- Versie
- Downloaden 56
- Bestandsgrootte 211.74 KB
- Aantal bestanden 1
- Datum plaatsing 18 februari 2020
- Laatst geüpdatet 18 januari 2021
8 maart 2020
Tweede zondag van de Veertigdagentijd
Lezingen: Gen. 12,1-4a; Ps. 33; 2 Tim. 1,8b-10; Mat. 17,1-9 (A-jaar)
Inleiding
Genesis 12,1-4a
Deze perikoop is de bekende Abrahamtekst: de oproep van God aan Abraham om uit het huis van zijn vader te vertrekken en naar het land Kanaän, dat God hem zal aanwijzen, te gaan.
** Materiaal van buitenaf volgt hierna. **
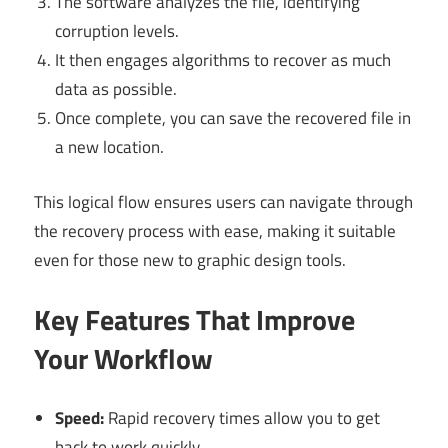
The software analyzes the file, identifying
corruption levels.
It then engages algorithms to recover as much
data as possible.
Once complete, you can save the recovered file in
a new location.
This logical flow ensures users can navigate through
the recovery process with ease, making it suitable
even for those new to graphic design tools.
Key Features That Improve
Your Workflow
Speed:
Rapid recovery times allow you to get
back to work quickly.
Deze passage is het begin van de aartsvadergeschiedenis die van Genesis 12 doorloopt tot het eind van het boek Genesis, wanneer de nakomelingen van Abraham al uitgegroeid zijn tot een zeventigtal (Gen. 46,27), die wegens een hongersnood naar Egypte zijn uitgeweken.
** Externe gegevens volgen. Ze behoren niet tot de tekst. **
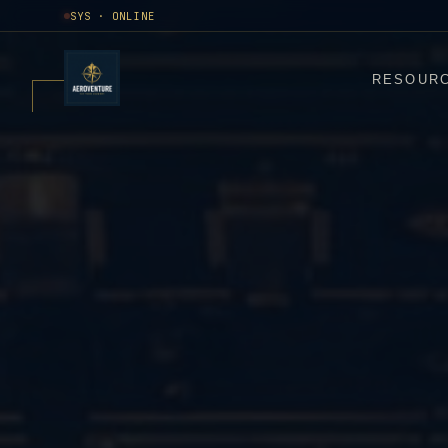
SYS · ONLINE
RESOUR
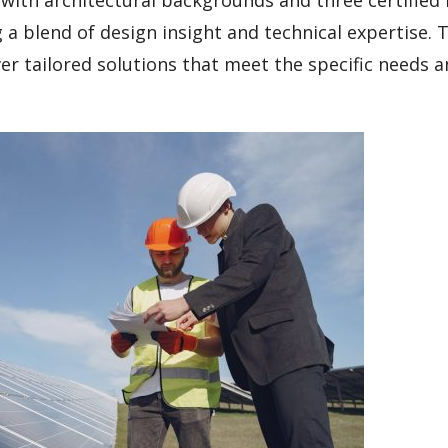
a blend of design insight and technical expertise. T
ver tailored solutions that meet the specific needs 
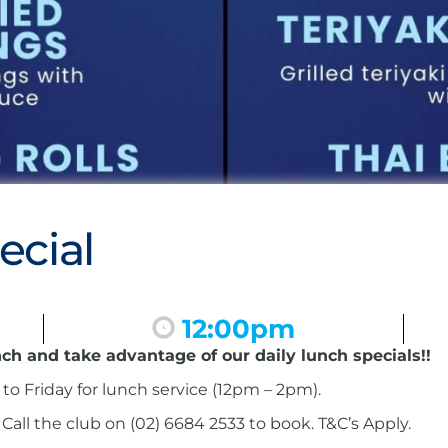
ecial
12:00pm
nch and take advantage of our daily lunch specials!!
to Friday for lunch service (12pm – 2pm).
ll the club on (02) 6684 2533 to book. T&C’s Apply.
De passage begint met een bevel van jhwh aan Abraham alles achter te laten, zijn land, zijn stam en familie, om een onbekende toekomst tegemoet te gaan. In vers 4 voert Abraham dat bevel uit. Daartussen staat de relatief lang uitgewerkte belofte met als voornaamste motief ‘zegen’; het woord komt vijfmaal voor in de twee verzen: in vers 2 heeft de zegen betrekking op Abraham, in vers 3a op degenen die met Abraham samenzijn en samenwerken. En in vers 3b tenslotte geldt de zegen alle geslachten der aarde. We zien een steeds wijder wordende cirkel van zegen die uitstraalt vanaf Abraham. Oorsprong van de zegen ligt bij God: Hij zal Abraham zegenen en zijn naam groot maken, en daardoor kan Abraham een zegen zijn voor anderen.
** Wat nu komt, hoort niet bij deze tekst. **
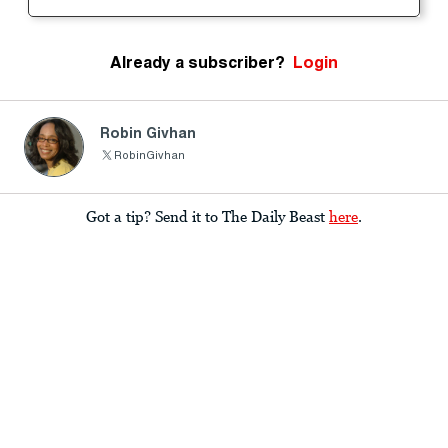
Already a subscriber?
Login
Robin Givhan
RobinGivhan
Got a tip? Send it to The Daily Beast
here
.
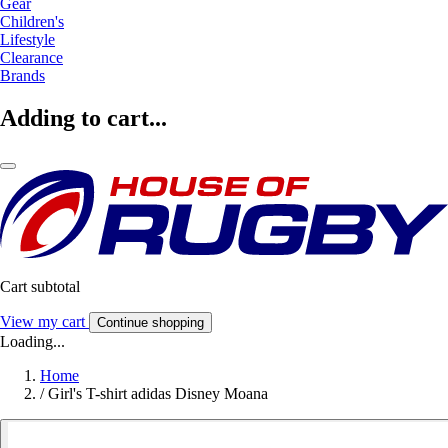
Gear
Children's
Lifestyle
Clearance
Brands
Adding to cart...
Cart subtotal
View my cart
Continue shopping
Loading...
Home
/
Girl's T-shirt adidas Disney Moana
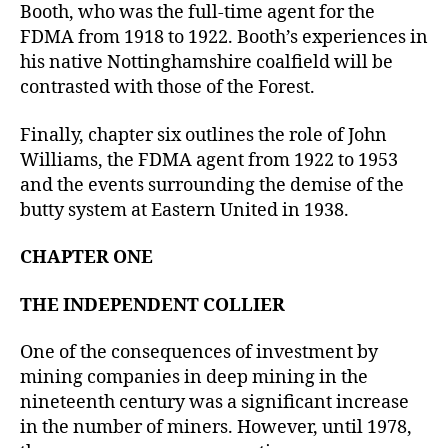
Booth, who was the full-time agent for the
FDMA from 1918 to 1922. Booth’s experiences in
his native Nottinghamshire coalfield will be
contrasted with those of the Forest.
Finally, chapter six outlines the role of John
Williams, the FDMA agent from 1922 to 1953
and the events surrounding the demise of the
butty system at Eastern United in 1938.
CHAPTER ONE
THE INDEPENDENT COLLIER
One of the consequences of investment by
mining companies in deep mining in the
nineteenth century was a significant increase
in the number of miners. However, until 1978,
‘Gezegend’ betekent: vruchtbaar zijn (zie Gen. 1,28), groeien, slagen en dat niet eenmalig maar in een voortdurend proces. Door de zegen op alle geslachten der aarde te betrekken wordt een boog gespannen naar de vorige Genesishoofdstukken over de schepping van de aarde en haar bevolking. De bevolking die God in de schepping tot stand bracht, wordt beloofd dat ze zal delen in de zegen door Abraham. De zegen van God heeft dus een dubbele uitwerking: enerzijds op Abraham zelf, wiens naam groot zal zijn (d.i. een groot volk wordt) en anderzijds op anderen, die via Abraham ook die zegen Gods zullen ontvangen, wat in vers 3 wordt geëxpliciteerd. Die zich met Abraham associëren kunnen op Gods zegen rekenen, ze staan ook onder Gods bescherming; maar wie zich tegen Abraham keert, kan op Gods toorn rekenen (‘Ik zal ze vervloeken’). Dit zich met Abraham associëren is in principe onbegrensd: alle geslachten der aarde zijn daartoe uitgenodigd en kunnen zich gezegend noemen. Dat is de uiteindelijke doelstelling van de zegen gevende God.
Psalm 33
Deze psalm telt 22 verzen, wat overeenstemt met het aantal letters van het Hebreeuwse alfabet, hoewel het geen alfabetisch acrostichon is zoals Psalm 34 die daarop volgt. Toch wil dit bijzondere aantal verzen ‘volledigheid’ uitdrukken. Hij bestaat uit drie delen: inleiding – de verzen 1-3, een oproep tot de rechtvaardigen om de Heer te prijzen; middendeel – de verzen 4-9, de rechtvaardiging van die lofprijzing; slot de verzen 20-22 in wij-vorm, een belijden van Godsvertrouwen door de gemeenschap.
2 Timoteüs 1,8b-10
Deze brief maakt deel uit van de pastorale brieven: brieven geschreven aan een pastor, een leidinggevende in de kerk. Timoteüs is de geliefde leerling en erfgenaam van Paulus, en kort voor hij zal sterven (2 Tim. 4,6-8) schrijft de auteur zijn geestelijk testament aan deze discipel. In het eerste deel, 1,3-14, dankt Paulus God en Timoteüs voor zijn medewerking en geeft hem aanwijzingen voor zijn verdere apostolaat. De krachten waardoor Timoteüs zich gesteund weet zijn tweeërlei: de Geest Gods die hij door de handoplegging van Paulus heeft ontvangen en het evangelie dat hem is toevertrouwd. Daarbij hanteert deze brief uitdrukkingen die in oudere brieven van Paulus voorkomen. ‘Schaam u niet voor het evangelie’ verwijst naar Romeinen 1,16 waar Paulus van zichzelf zegt zich niet te schamen voor het evangelie. De kracht van de Geest als hulp bij het dragen van het lijden was in Romeinen 8,12-17 voorgekomen en daar toegepast op alle christenen; hier wordt het op Timoteüs betrokken (zoals ook in 2 Tim. 1,14; 2,1v). Het ‘gered worden, niet op grond van eigen daden maar volgens zijn besluit en genade’ (v. 9) had Paulus in ook aan de Efeziërs geschreven (Ef. 2,4-8)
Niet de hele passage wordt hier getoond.